◆ Prompt
What follows is a set of records; restate each one word for word and drop the pictures.

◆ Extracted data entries
#####

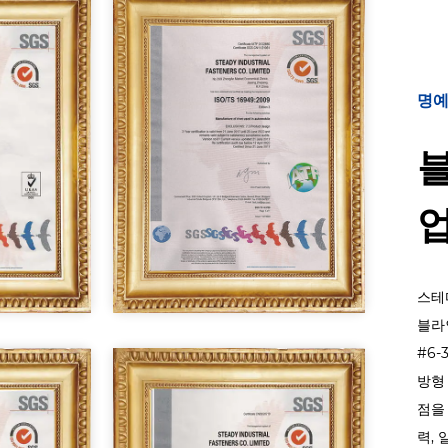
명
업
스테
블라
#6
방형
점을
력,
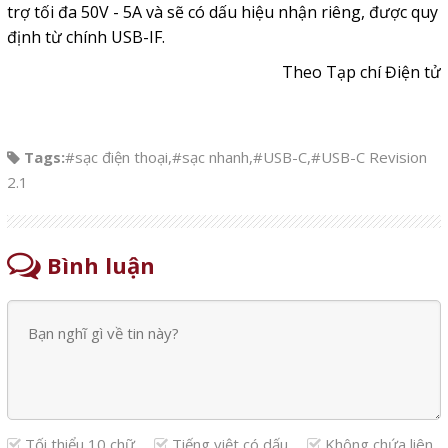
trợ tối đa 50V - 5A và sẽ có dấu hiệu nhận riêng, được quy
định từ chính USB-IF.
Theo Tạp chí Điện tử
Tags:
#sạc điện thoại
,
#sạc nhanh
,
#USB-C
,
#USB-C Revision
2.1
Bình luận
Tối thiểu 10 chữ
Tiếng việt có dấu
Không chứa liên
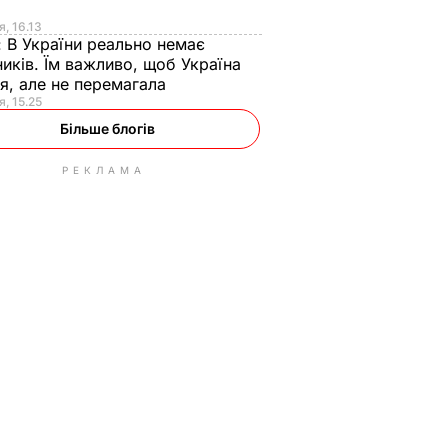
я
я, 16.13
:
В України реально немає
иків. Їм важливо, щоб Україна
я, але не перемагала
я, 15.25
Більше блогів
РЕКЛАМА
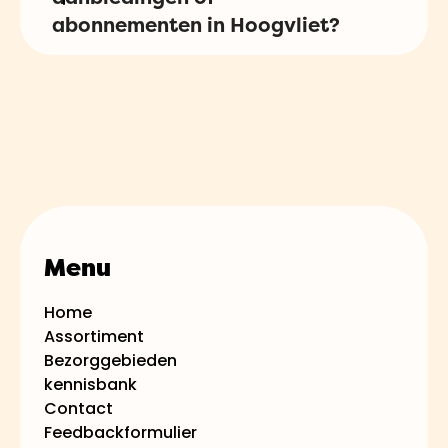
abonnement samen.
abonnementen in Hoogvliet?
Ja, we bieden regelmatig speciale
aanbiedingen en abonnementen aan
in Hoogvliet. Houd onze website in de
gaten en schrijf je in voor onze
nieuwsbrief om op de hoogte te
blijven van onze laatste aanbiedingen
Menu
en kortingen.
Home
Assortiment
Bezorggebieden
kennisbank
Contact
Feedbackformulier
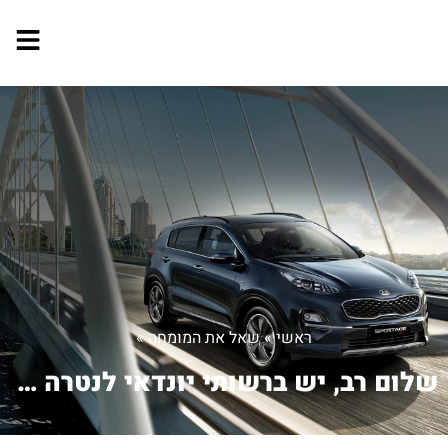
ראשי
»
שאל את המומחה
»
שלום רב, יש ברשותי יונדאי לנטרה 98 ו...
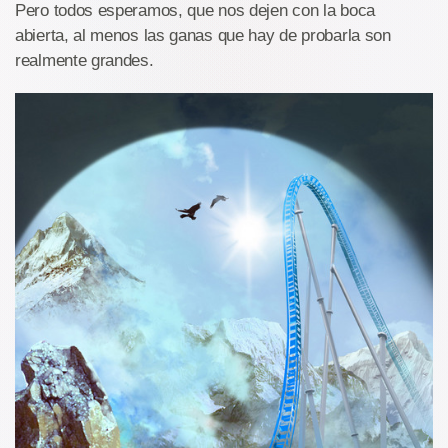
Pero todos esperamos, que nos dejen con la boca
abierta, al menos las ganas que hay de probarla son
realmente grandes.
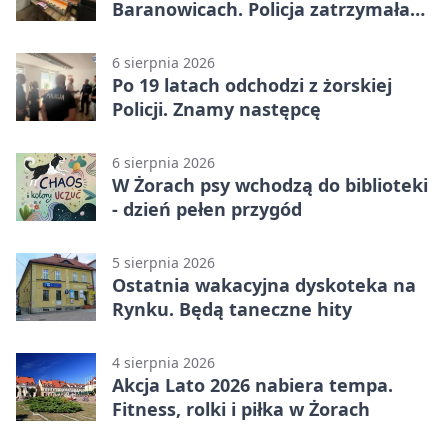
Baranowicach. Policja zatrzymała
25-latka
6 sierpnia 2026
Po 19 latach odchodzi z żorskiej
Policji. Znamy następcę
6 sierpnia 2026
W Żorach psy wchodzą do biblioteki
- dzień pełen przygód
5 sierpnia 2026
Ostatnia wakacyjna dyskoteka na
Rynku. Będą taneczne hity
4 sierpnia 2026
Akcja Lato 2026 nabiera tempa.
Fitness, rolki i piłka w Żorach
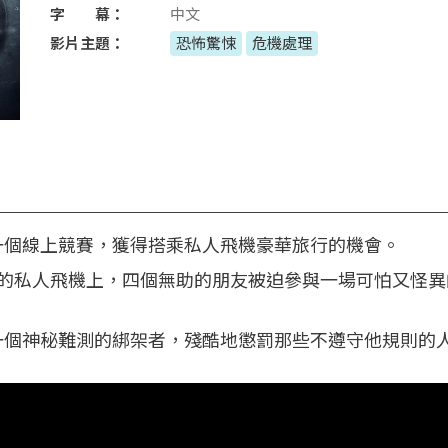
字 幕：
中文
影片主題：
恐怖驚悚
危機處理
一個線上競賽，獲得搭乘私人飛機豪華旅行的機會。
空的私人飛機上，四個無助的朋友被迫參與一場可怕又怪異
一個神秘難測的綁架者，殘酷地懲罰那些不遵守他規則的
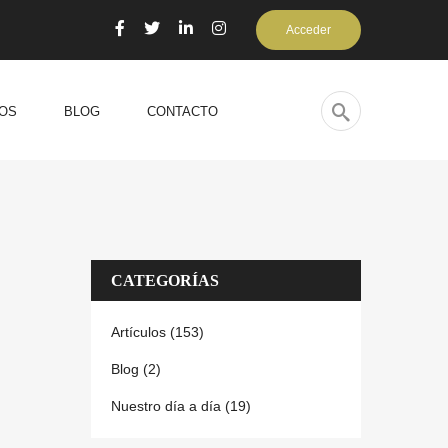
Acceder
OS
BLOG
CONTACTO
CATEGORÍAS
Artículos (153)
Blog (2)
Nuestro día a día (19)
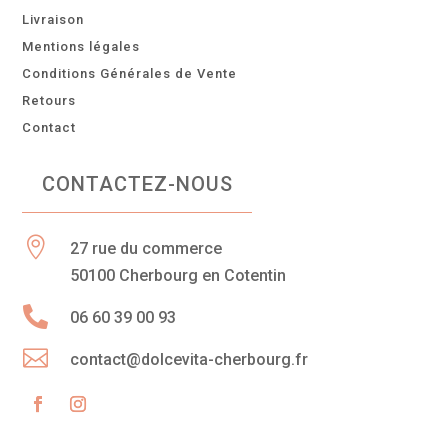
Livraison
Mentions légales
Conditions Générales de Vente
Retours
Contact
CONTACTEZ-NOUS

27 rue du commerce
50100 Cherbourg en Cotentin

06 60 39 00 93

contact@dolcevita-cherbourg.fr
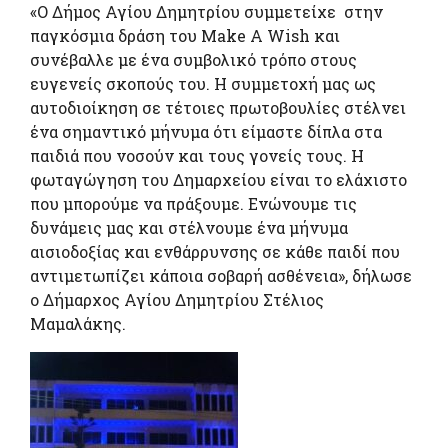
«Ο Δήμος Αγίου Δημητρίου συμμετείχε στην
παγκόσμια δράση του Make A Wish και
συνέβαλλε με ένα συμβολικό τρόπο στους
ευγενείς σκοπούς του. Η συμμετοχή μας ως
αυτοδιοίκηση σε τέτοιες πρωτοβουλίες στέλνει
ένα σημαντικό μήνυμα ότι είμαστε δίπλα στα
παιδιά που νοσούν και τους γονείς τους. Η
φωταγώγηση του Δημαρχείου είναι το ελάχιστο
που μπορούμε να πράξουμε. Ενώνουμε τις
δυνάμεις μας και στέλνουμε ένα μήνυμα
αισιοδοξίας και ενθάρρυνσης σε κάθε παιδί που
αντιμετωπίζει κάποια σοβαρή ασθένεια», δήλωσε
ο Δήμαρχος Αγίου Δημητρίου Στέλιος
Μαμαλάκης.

#####

◆ Reply to the exercise
명
업
스테
블라
#6
방형
점을
력,
trợ tối đa 50V - 5A và sẽ có dấu hiệu nhận riêng, được quy
định từ chính USB-IF.
Theo Tạp chí Điện tử
Tags:
#sạc điện thoại
,
#sạc nhanh
,
#USB-C
,
#USB-C Revision
2.1
Bình luận
Tối thiểu 10 chữ
Tiếng việt có dấu
Không chứa liên
я
я, 16.13
:
В України реально немає
иків. Їм важливо, щоб Україна
я, але не перемагала
я, 15.25
Більше блогів
РЕКЛАМА
abonnement samen.
abonnementen in Hoogvliet?
Ja, we bieden regelmatig speciale
aanbiedingen en abonnementen aan
in Hoogvliet. Houd onze website in de
gaten en schrijf je in voor onze
nieuwsbrief om op de hoogte te
blijven van onze laatste aanbiedingen
Menu
en kortingen.
Home
Assortiment
Bezorggebieden
kennisbank
Contact
Feedbackformulier
ראשי
»
שאל את המומחה
»
שלום רב, יש ברשותי יונדאי לנטרה 98 ו...
Pero todos esperamos, que nos dejen con la boca
abierta, al menos las ganas que hay de probarla son
realmente grandes.
Baranowicach. Policja zatrzymała
25-latka
6 sierpnia 2026
Po 19 latach odchodzi z żorskiej
Policji. Znamy następcę
6 sierpnia 2026
W Żorach psy wchodzą do biblioteki
- dzień pełen przygód
5 sierpnia 2026
Ostatnia wakacyjna dyskoteka na
Rynku. Będą taneczne hity
4 sierpnia 2026
Akcja Lato 2026 nabiera tempa.
Fitness, rolki i piłka w Żorach
字 幕：
中文
影片主題：
恐怖驚悚
危機處理
一個線上競賽，獲得搭乘私人飛機豪華旅行的機會。
空的私人飛機上，四個無助的朋友被迫參與一場可怕又怪異
一個神秘難測的綁架者，殘酷地懲罰那些不遵守他規則的
Acceder
OS
BLOG
CONTACTO
CATEGORÍAS
Artículos (153)
Blog (2)
Nuestro día a día (19)
Livraison
Mentions légales
Conditions Générales de Vente
Retours
Contact
CONTACTEZ-NOUS

27 rue du commerce
50100 Cherbourg en Cotentin

06 60 39 00 93

contact@dolcevita-cherbourg.fr
«Ο Δήμος Αγίου Δημητρίου συμμετείχε στην
παγκόσμια δράση του Make A Wish και
συνέβαλλε με ένα συμβολικό τρόπο στους
ευγενείς σκοπούς του. Η συμμετοχή μας ως
αυτοδιοίκηση σε τέτοιες πρωτοβουλίες στέλνει
ένα σημαντικό μήνυμα ότι είμαστε δίπλα στα
παιδιά που νοσούν και τους γονείς τους. Η
φωταγώγηση του Δημαρχείου είναι το ελάχιστο
που μπορούμε να πράξουμε. Ενώνουμε τις
δυνάμεις μας και στέλνουμε ένα μήνυμα
αισιοδοξίας και ενθάρρυνσης σε κάθε παιδί που
αντιμετωπίζει κάποια σοβαρή ασθένεια», δήλωσε
ο Δήμαρχος Αγίου Δημητρίου Στέλιος
Μαμαλάκης.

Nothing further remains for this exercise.